Het hof overweegt daarbij in het bijzonder het volgende.
Ten aanzien van het onder 2 tenlastegelegde, parketnummer 05-900474-10
Het hof acht bewezen dat verdachte zich naast de orale penetratie (waarvan verdachte heeft erkend zich hieraan schuldig te hebben gemaakt) ook schuldig heeft gemaakt aan binnendringen met verdachtes penis in de vagina van aangeefster [aangeefster 2].
Aangeefster [aangeefster 2] heeft bij de politie verklaard dat verdachte met zijn penis circa 2 centimeter in haar vagina is geweest en in het verhoor bij de raadsheer-commissaris heeft zij haar eerdere verklaringen ook op dit onderdeel bevestigd.
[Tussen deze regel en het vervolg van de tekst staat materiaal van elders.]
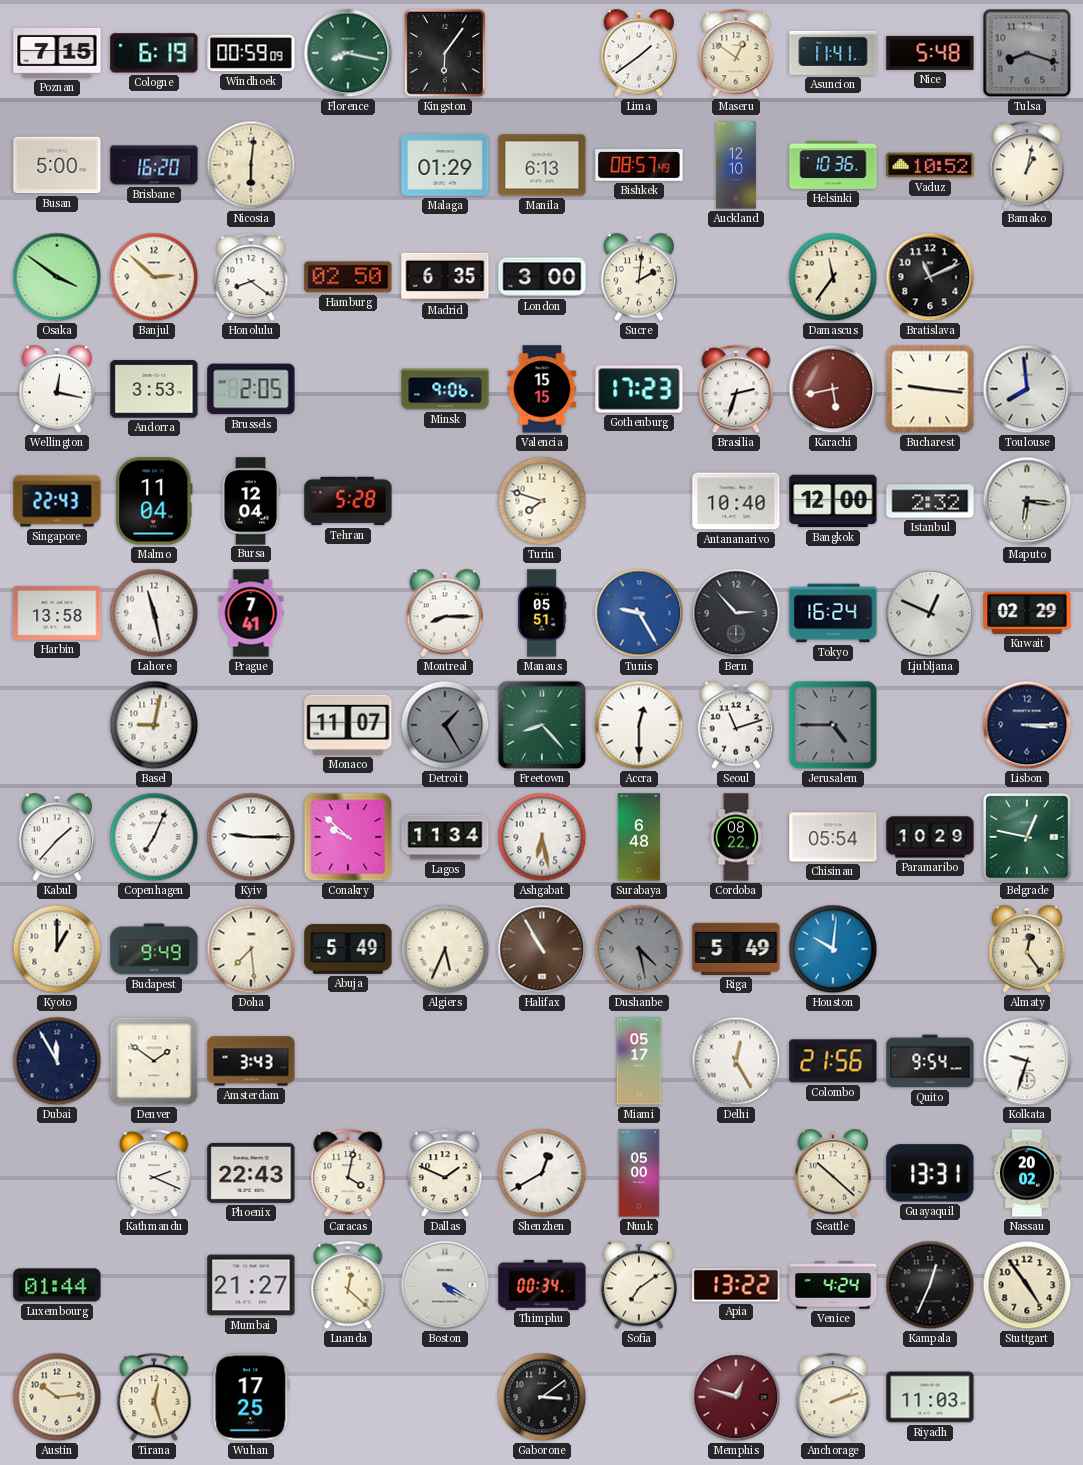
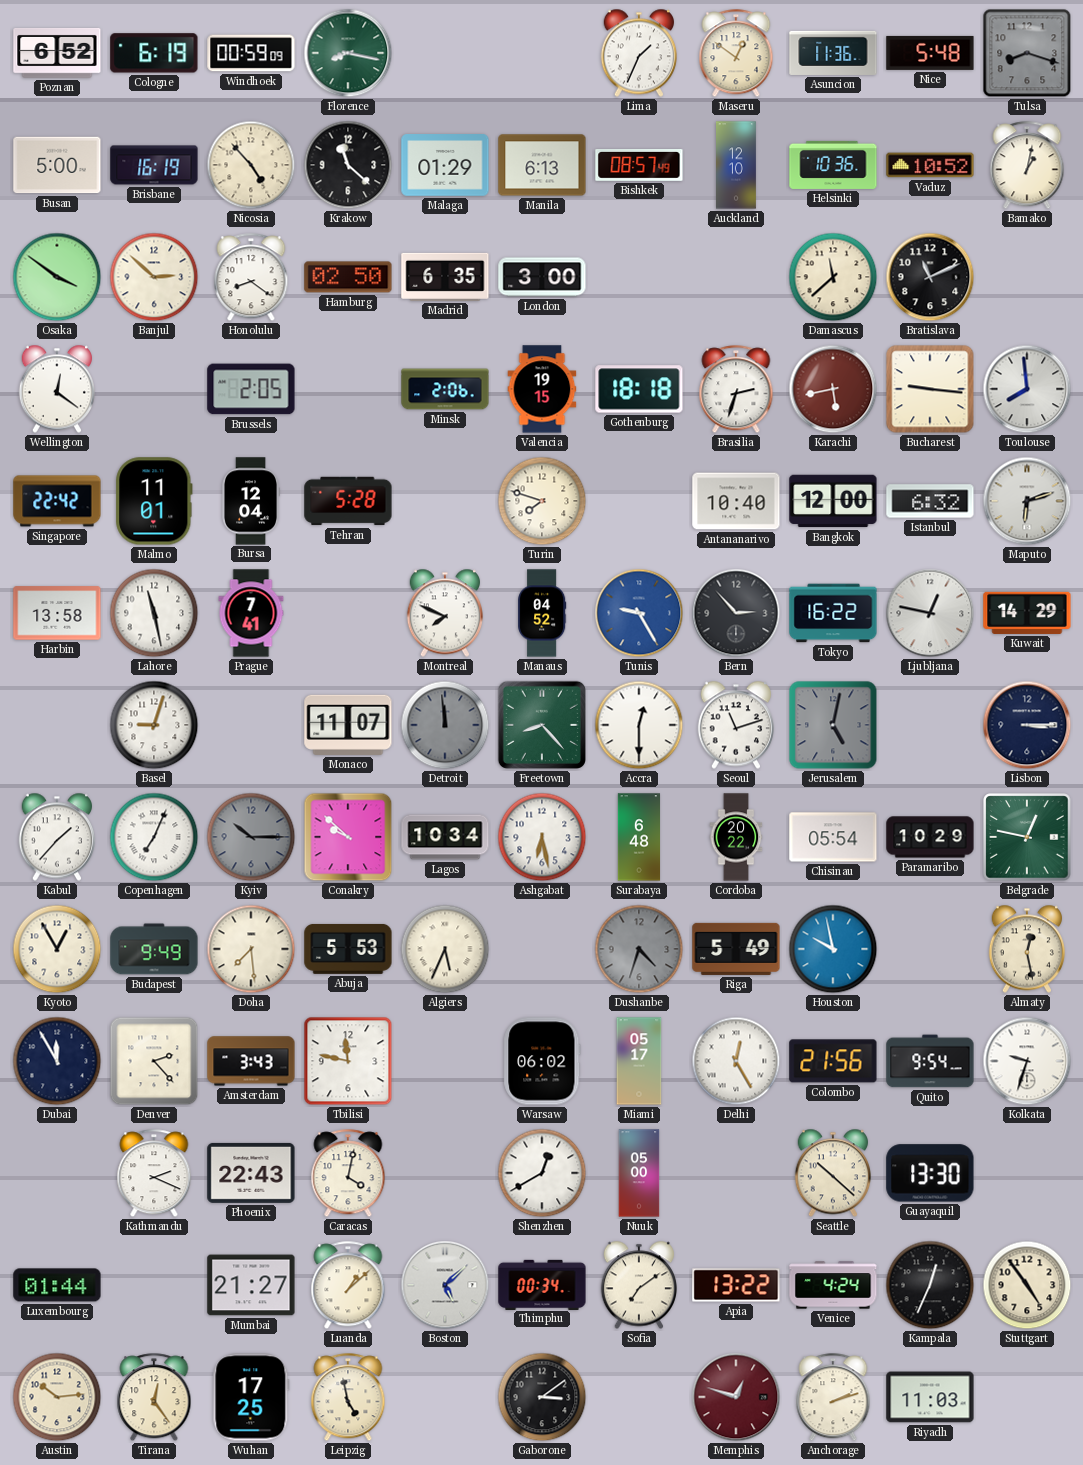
Poznan: 7:15 -> 6:52
Kingston: 6:06 -> none
Lima: 1:39 -> 1:34
Asuncion: 11:41 -> 11:36
Brisbane: 16:20 -> 16:19
Nicosia: 6:01 -> 4:53
Krakow: none -> 11:22
Sucre: 2:01 -> none
Damascus: 11:36 -> 11:38
Wellington: 12:17 -> 12:21
Andorra: 3:53 -> none
Minsk: 9:06 -> 2:06
Valencia: 15:15 -> 19:15
Gothenburg: 17:23 -> 18:18
Singapore: 22:43 -> 22:42
Malmo: 11:04 -> 11:01
Istanbul: 2:32 -> 6:32
Maputo: 6:16 -> 6:12
Montreal: 8:15 -> 7:49
Manaus: 05:51 -> 04:52
Tokyo: 16:24 -> 16:22
Ljubljana: 12:49 -> 12:47
Kuwait: 02:29 -> 14:29
Basel: 9:02 -> 9:03
Detroit: 1:25 -> 11:59
Jerusalem: 4:45 -> 5:02
Kyiv: 9:15 -> 10:15
Kyiv dial: white -> grey
Lagos: 11:34 -> 10:34
Cordoba: 08:22 -> 20:22
Kyoto: 1:00 -> 12:55
Abuja: 5:49 -> 5:53
Halifax: 10:55 -> none
Dushanbe: 4:28 -> 4:33
Houston: 10:01 -> 9:58
Almaty: 12:24 -> 12:28
Denver: 1:51 -> 2:23
Tbilisi: none -> 11:47
Warsaw: none -> 06:02
Dallas: 1:49 -> none
Guayaquil: 13:31 -> 13:30
Nassau: 20:02 -> none
Luanda: 12:22 -> 1:08
Boston: 4:20 -> 5:08
Tirana: 12:27 -> 12:24
Leipzig: none -> 4:58
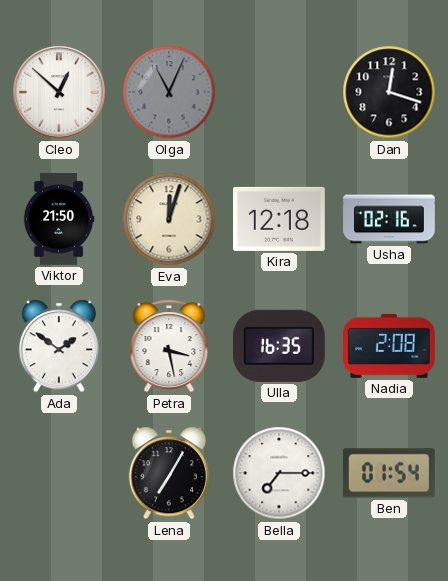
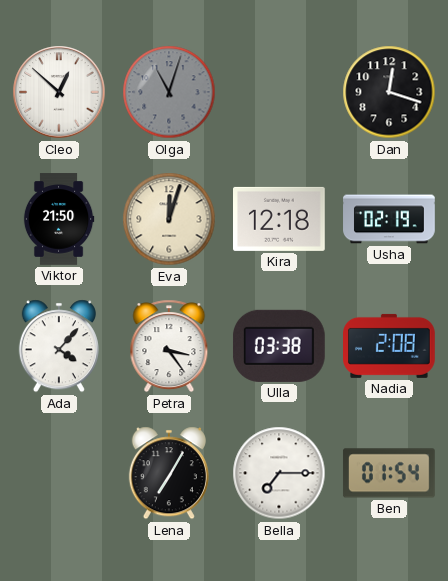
Olga: 11:04 -> 11:03
Usha: 02:16 -> 02:19
Ada: 1:51 -> 4:07
Petra: 3:28 -> 3:24
Ulla: 16:35 -> 03:38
Het hof twijfelt niet aan de juistheid van de verklaringen van [aangeefster 2] op dit punt, temeer omdat verdachte tijdens de behandeling van zijn strafzaak bij de rechtbank heeft verklaard dat hij haar vagina heeft aangeraakt, dat hij de tampon heeft verwijderd aan het touwtje en dat zij pijn had toen hij zijn penis in haar vagina probeerde te brengen en daarom begon te schreeuwen. Het hof vindt naast deze verklaring van verdachte ook steun voor de aangifte van [aangeefster 2] in de verklaring die verdachte bij de politie heeft afgelegd op 7 juli 2010 inhoudende dat hij aanhoudend en op meerdere momenten heeft geprobeerd om met zijn penis in de vagina van aangeefster [aangeefster 2] te komen en dat toen aangeefster op haar knieën en handen zat verdachte zijn penis met één hand vasthield en zo probeerde zijn penis in haar vagina te drukken. Het hof acht niet bewezen dat verdachte met zijn penis in de anus van aangeefster is binnengedrongen.
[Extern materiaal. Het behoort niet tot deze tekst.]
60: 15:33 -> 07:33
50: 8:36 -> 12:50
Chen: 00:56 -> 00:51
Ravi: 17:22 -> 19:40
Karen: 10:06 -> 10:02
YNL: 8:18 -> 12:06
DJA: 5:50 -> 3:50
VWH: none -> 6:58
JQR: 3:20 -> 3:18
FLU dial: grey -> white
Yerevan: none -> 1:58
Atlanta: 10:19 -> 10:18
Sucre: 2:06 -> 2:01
De raadsman heeft in zijn pleitnota verwezen naar een deel van de verklaring van [medeverdachte 2]. Indien het hof dat onderdeel van de verklaring van [medeverdachte 2] mee zou willen nemen in het kader van de bewezenverklaring en/of de strafmaat, dan doet de raadsman het verzoek om [medeverdachte 2] hieromtrent te horen.
Het hof zal het door de raadsman geciteerde onderdeel van de verklaring van [medeverdachte 2] niet bezigen voor het bewijs of strafmaat of opnemen in een eventueel op te maken aanvulling op dit arrest. Het hof zal de zaak daarom ook niet aanhouden teneinde [medeverdachte 2] als getuige te horen.
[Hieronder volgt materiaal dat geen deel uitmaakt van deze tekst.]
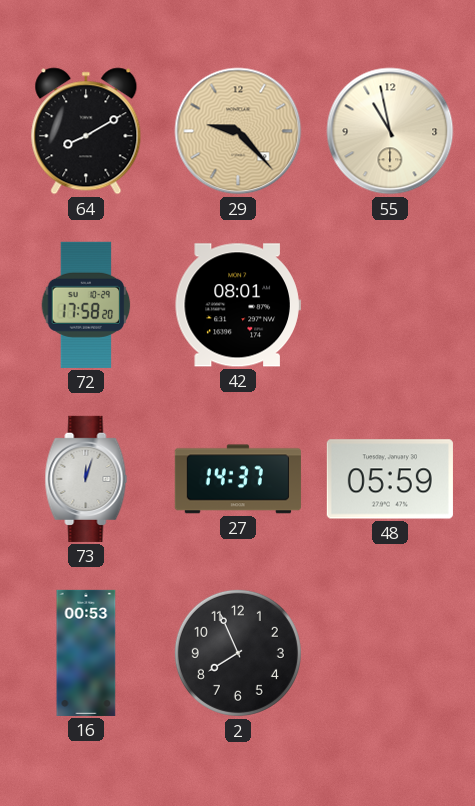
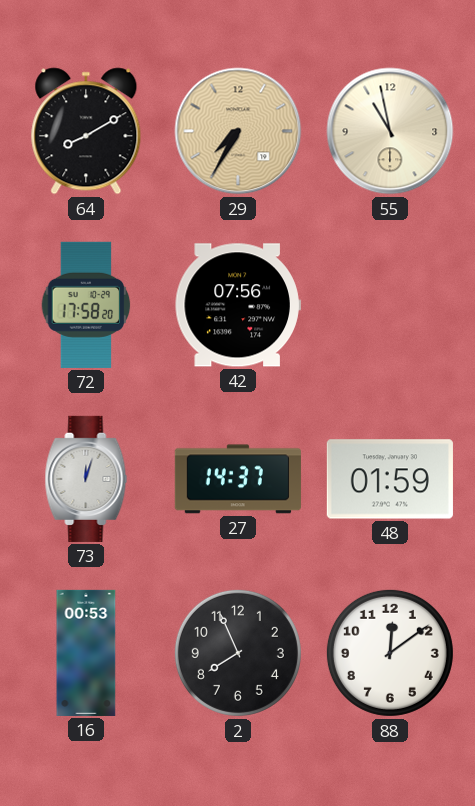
29: 9:23 -> 7:35
42: 08:01 -> 07:56
48: 05:59 -> 01:59
88: none -> 12:09
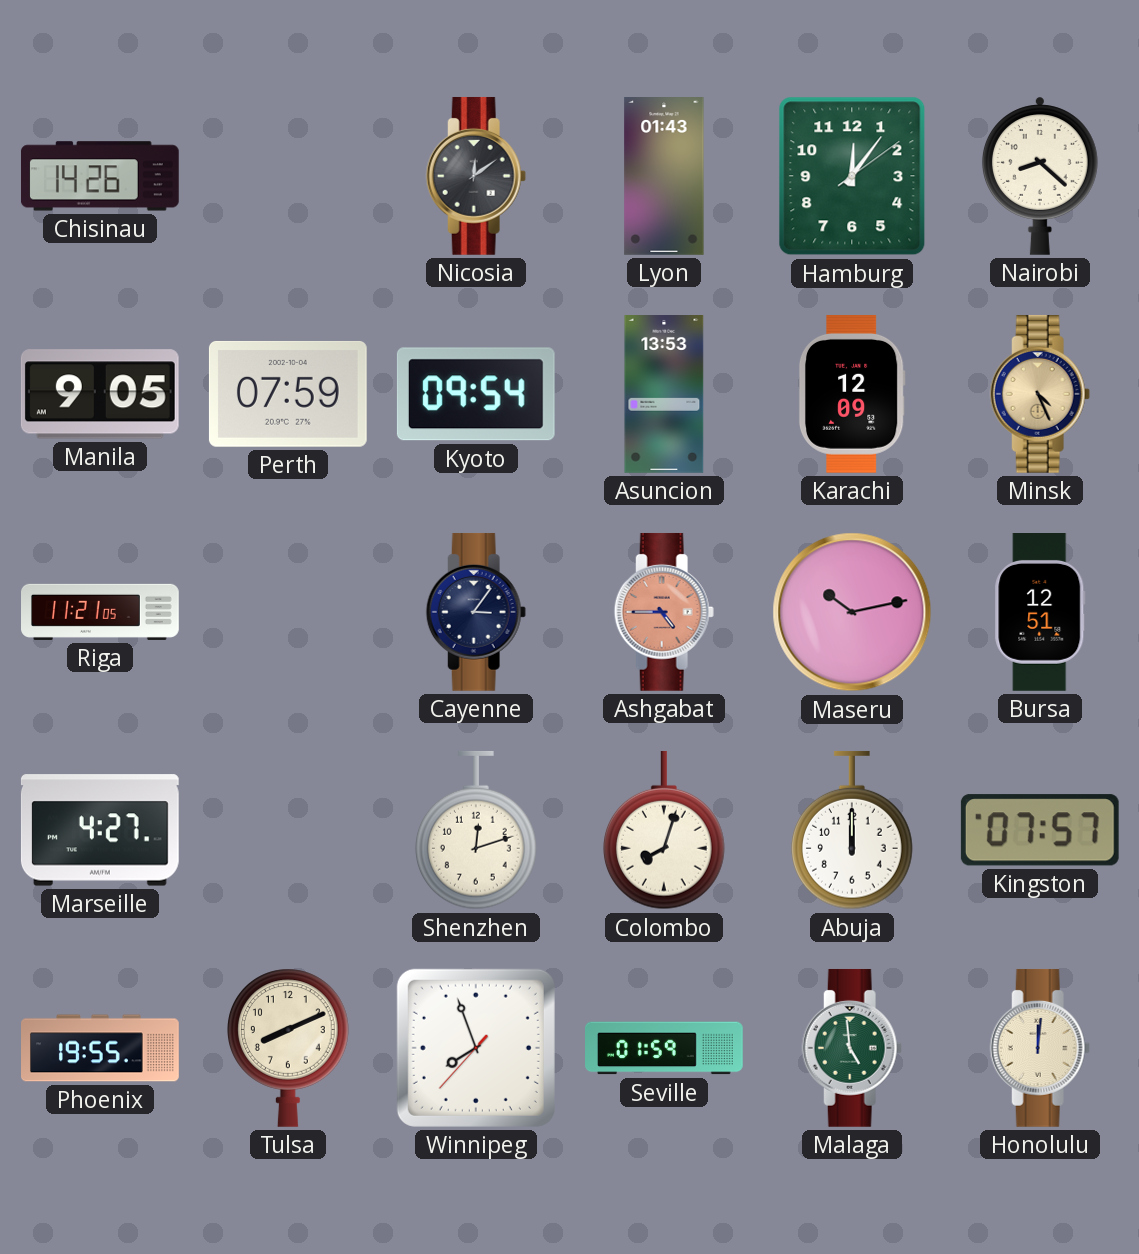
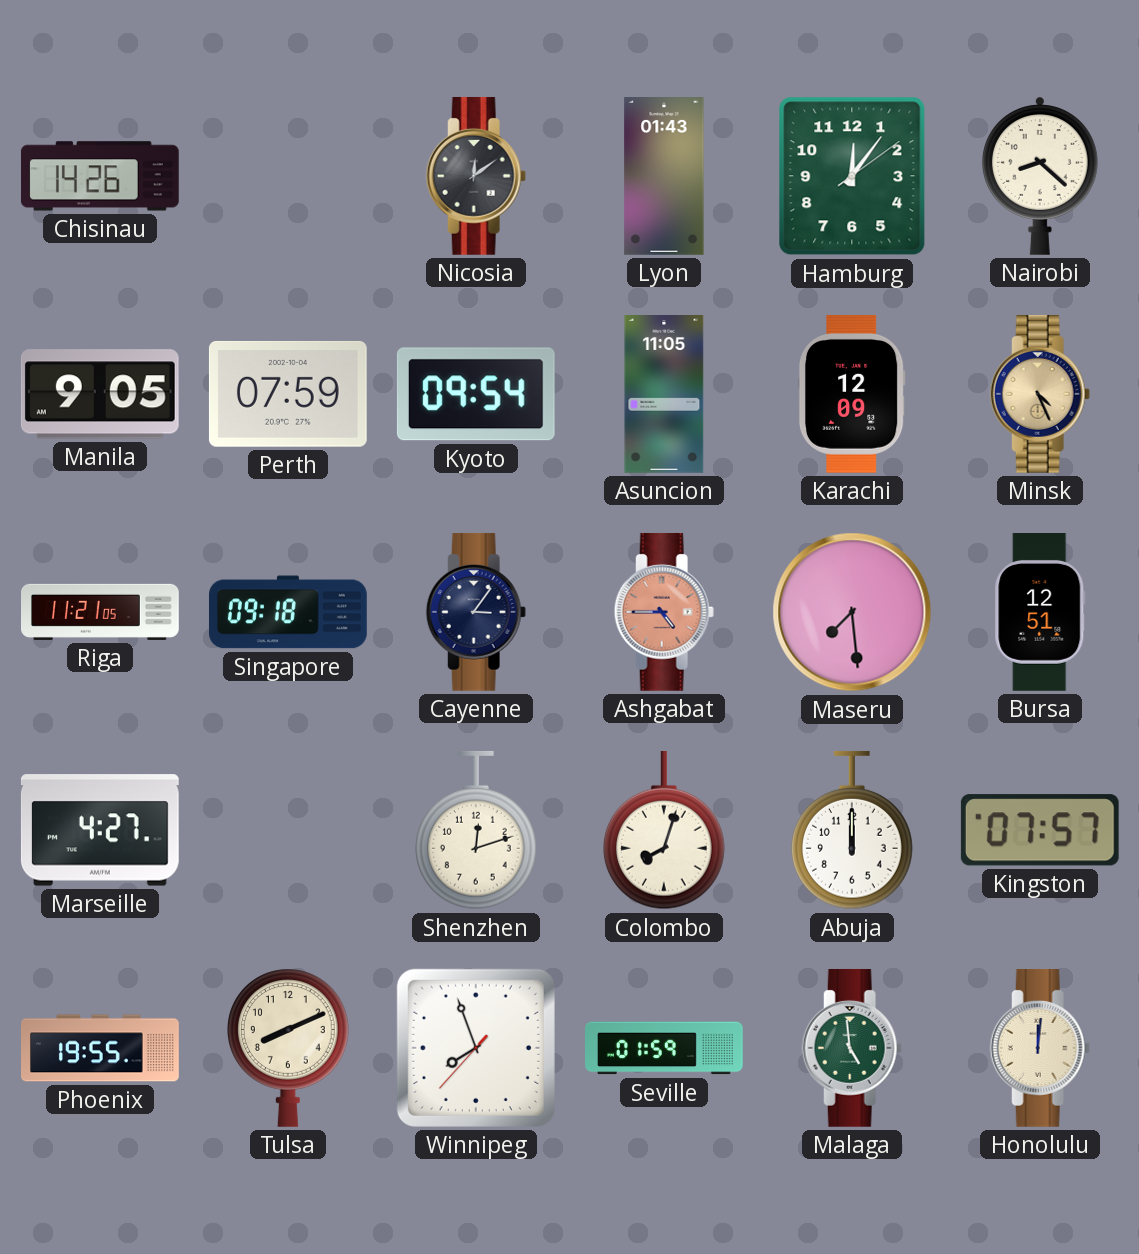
Asuncion: 13:53 -> 11:05
Singapore: none -> 09:18
Maseru: 10:13 -> 7:29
Ten aanzien van het onder 3 primair tenlastegelegde, parketnummer 05-900474-10
Met de rechtbank en de advocaat-generaal kan verdachte naar het oordeel van het hof worden aangemerkt als medepleger van de afpersing. Uit de bewijsmiddelen leidt het hof af dat er sprake was van een nauwe en bewuste samenwerking. Verdachte heeft bij de rechtbank verklaard dat hij van te voren wist dat [medeverdachte] een overval ging plegen en dat er van tevoren besproken was dat hij voor de kentekenplaat van de auto zou gaan staan zodat deze niet leesbaar zou zijn. [medeverdachte 2] zat op de bestuurdersstoel om snel weg te kunnen rijden. Nadien hebben zij van het geld drugs gehaald en gebruikt. [Medeverdachte] heeft bij de politie verklaard dat verdachte voorafgaand aan deze beroving de auto bestuurde, tegen hem had gezegd dat hij ook iemand moest beroven en dat hij de pinpas van die jongen mee moest nemen. Naar het oordeel van het hof volgt uit deze omstandigheden dat verdachte een actieve en gelijkwaardige rol heeft gehad en kan worden aangemerkt als medepleger. Het verweer van de raadsman wordt verworpen.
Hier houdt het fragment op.